# Recommendations For Good Thinning Shears



## spoospirit (Mar 10, 2009)

_I am looking for a pair of good thinning shears that won't require me to remortgage the house for finishing work on Song. I would love to hear from you regarding suggestions. I hope to have her in the ring in a month or so and need to practice with these.

Thanks in advance for your help._


----------



## Oodlejpoodle's mom (Sep 11, 2009)

Deb,

The best I have ever used are the Geib Blue Breeze, OMG the finish is amazing, they not only finish nicely but will fix any mistakes you make. I bought cheaper ones first (Kenchii and Master Grooming), neither can compare to these (although many people swear by the kenchii's).

Intergroom is in New Jersey in April, why not drive down with Diane and try all the shears before buying? It is always better to see what fits in your hand and there are always good buys and all price ranges.


----------



## spoospirit (Mar 10, 2009)

Oodlejpoodle's mom said:


> Deb,
> 
> The best I have ever used are the Geib Blue Breeze, OMG the finish is amazing, they not only finish nicely but will fix any mistakes you make. I bought cheaper ones first (Kenchii and Master Grooming), neither can compare to these (although many people swear by the kenchii's).
> 
> Intergroom is in New Jersey in April, why not drive down with Diane and try all the shears before buying? It is always better to see what fits in your hand and there are always good buys and all price ranges.


_Thank you. It was heavily suggested that we never buy scissors without trying them. I don't know if I can make it or not. It will depend on when Grace whelps. Where in NJ will they be?_


----------



## Oodlejpoodle's mom (Sep 11, 2009)

It is well worth the drive, lots of samples and specials.


INTERGROOM,INC. April 21-23, 2012 - Meadowlands, Secacus, New Jersey


Most of the vendors take credit cards and some shear companies have buy one get one free! I stock up on shampoo and grooming sprays for the year.


----------



## spoospirit (Mar 10, 2009)

_Thank you for the link.

I am looking at them on line and see that there are a few models. Is there any one in particular that you would recommend?

I hope I get a chance to go down._


----------



## Oodlejpoodle's mom (Sep 11, 2009)

I have these but a lot of groomers like less teeth for finishing. I took a Jodi Murphy class and a Sue Zecco class, both use blenders a lot (like the ones I use).

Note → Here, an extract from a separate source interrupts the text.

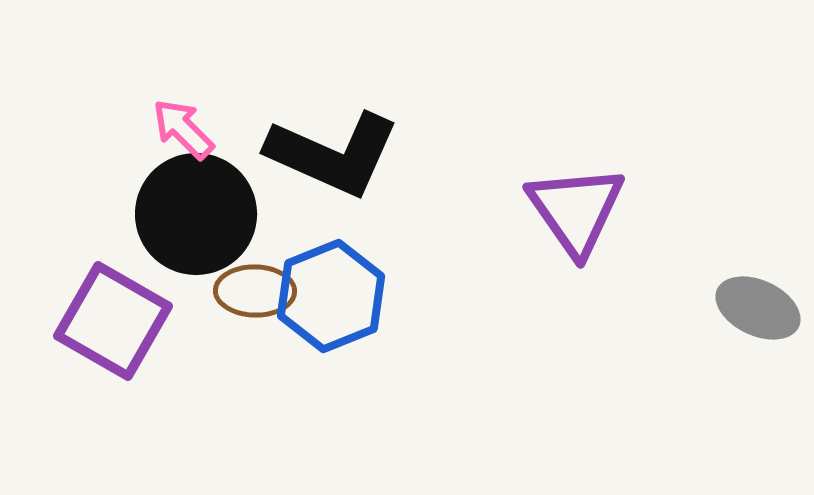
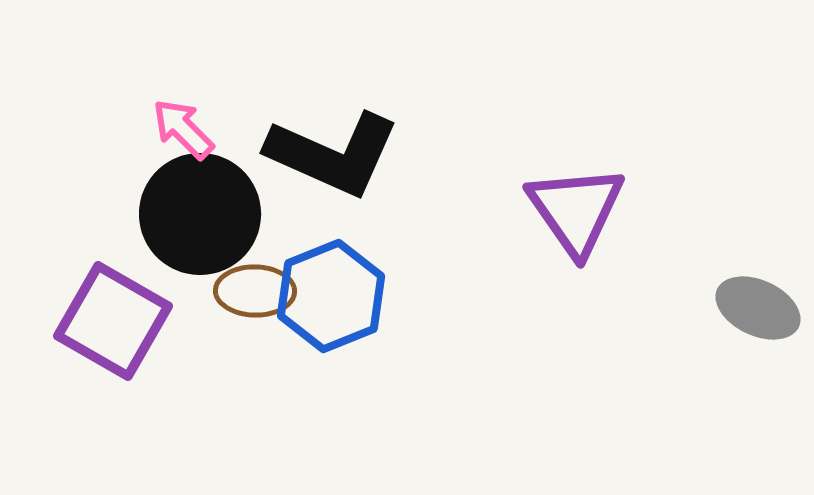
black circle: moved 4 px right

Many groomers are using "chunkers" (26 tooth) for finishing (I bought the 10" Oster 26 teeth and don't care for them, maybe I just need to get used to them). I would email Ed Geib, tell him your needs and see which one he suggests (Geib Buttercut.com). The ones I use erase any unwanted clipper lines or mistakes, I think they will probably be discounted at Intergroom. Ask him if you call or email, he will sometimes give you a deal if you are honest and tell him you may not be able to make it do to the puppies.


Geib Blue Breeze Speedcutter 48-Tooth Thinning Shears 7" | PetEdge.com


----------



## Rowan (May 27, 2011)

*Geib Shears*

I e-mailed Geib and asked about a "group purchase." One of the sales reps replied and said to send him a list of shears wanted, and then they'd see what they could do. If enough people are interested in Geib shears, someone could research a group buy! (Someone not being me!) 

(Note: he said they couldn't offer a discount on clipper blades.)


----------



## Oodlejpoodle's mom (Sep 11, 2009)

I would love that Rowan.....any volunteers?????? Did he give you any type of pricing? I would LOVE a pair of chunkers.


----------



## Rowan (May 27, 2011)

Oodlejpoodle's mom said:


> I would love that Rowan.....any volunteers?????? Did he give you any type of pricing? I would LOVE a pair of chunkers.


He wouldn't give me any pricing info until I gave him a list of shears we wanted. *sigh* (Not even so much as a hint re: the discount %!)


----------